***** Data
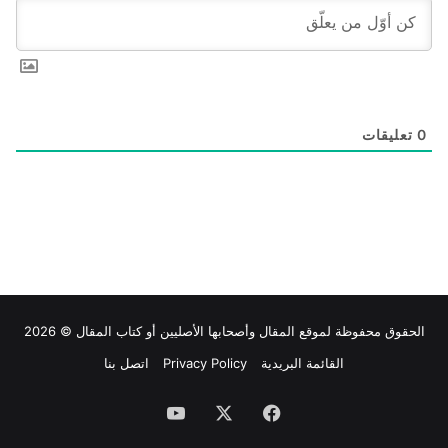
0
تعليقات
الحقوق محفوظة لموقع
المقال
وأصحابها الأصليين أو كتاب المقال © 2026
القائمة البريدية
Privacy Policy
اتصل بنا
فيسبوك
‫X
‫YouTube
**********
Pictures are to be left out; set down everything else in the records exactly.

0
تعليقات
الحقوق محفوظة لموقع
المقال
وأصحابها الأصليين أو كتاب المقال © 2026
القائمة البريدية
Privacy Policy
اتصل بنا
فيسبوك
‫X
‫YouTube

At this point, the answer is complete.